- Laurier (Laurus nobilis L.; lauracées)

Arbre d'Apollon, plante bénéfique vénérée par tous les anciens peuples méditerranéens, le laurier est aujourd'hui une épice des plus communes dont les pouvoirs thérapeutiques sont oubliés.

L'arôme des feuilles est dû à une huile essentielle de composition très complexe: 45-50 p. 100 d'eucalyptol, avec géraniol, linalol, terpinéol, pinène, phellandrène, acides acétique, valérianique, isobutyrique, etc.
Les baies sont riches de 17-25 p. 100 d'huile balsamique verte, à consistance de beurre, dite «graisse de laurier».

Comme la plupart des épices, le laurier est stimulant et facilite la digestion.

Il se monre efficace en infusion (10-20 g/l; contact 15 mn) pour combattre le manque d'appétit et la dyspepsie (troubles de la digestion) par atonie (par manque de vitalité).

Il s'indique aussi dans les troubles nerveux légers, la bronchite chronique, mais il est à proscrire dans les états d'irritation interne et la gestation.

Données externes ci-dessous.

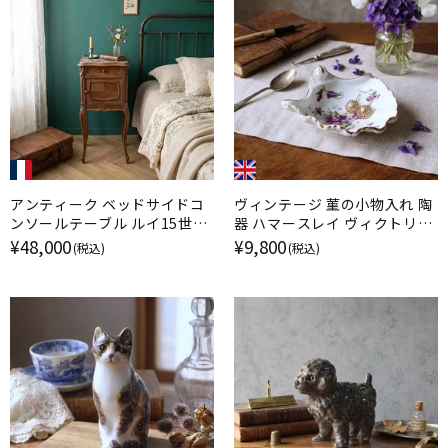
アンティーク ベッドサイドコ
ヴィンテージ 菫の小物入れ 陶
ンソールテーブル ルイ15世様
器 ハマースレイ ヴィクトリア
式 フランス 天板大理石
ンヴァイオレット イギリス
¥48,000
¥9,800
(税込)
(税込)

Dans l'usage externe, la décoction (20-50 g pour 1 litre de vin) ou la poudre de feuilles s'emploient en vulnéraires sur les ulcères et les plaies.
L'huile est un vieil onguent populaire, utile sur les foulures, les douleurs rhumatismales et musculaires, les furoncles, les panaris, etc.
Accessoirement, c'est un parasiticide et un insectifuge.Pour l'obtenir:
faire bouillir pendant une demi-heure dans de l'eau une bonne quantité de baies bien mûres (oct.-nov.), concassées, passer très chaud dans un linge fin en exprimant le jus, laisser refroidir, recueillir l'huile figée à la surface de l'eau et la chauffer au bain-marie pour éliminer toute humidité, mêler au même poids de saindoux frais pour obtenir le «beurre de laurier» officinal.
L'huile pure, en onctions, éloigne les moustiques.

Les feuilles broyées, appliquées en cataplasmes, calment les piqûres d'insectes.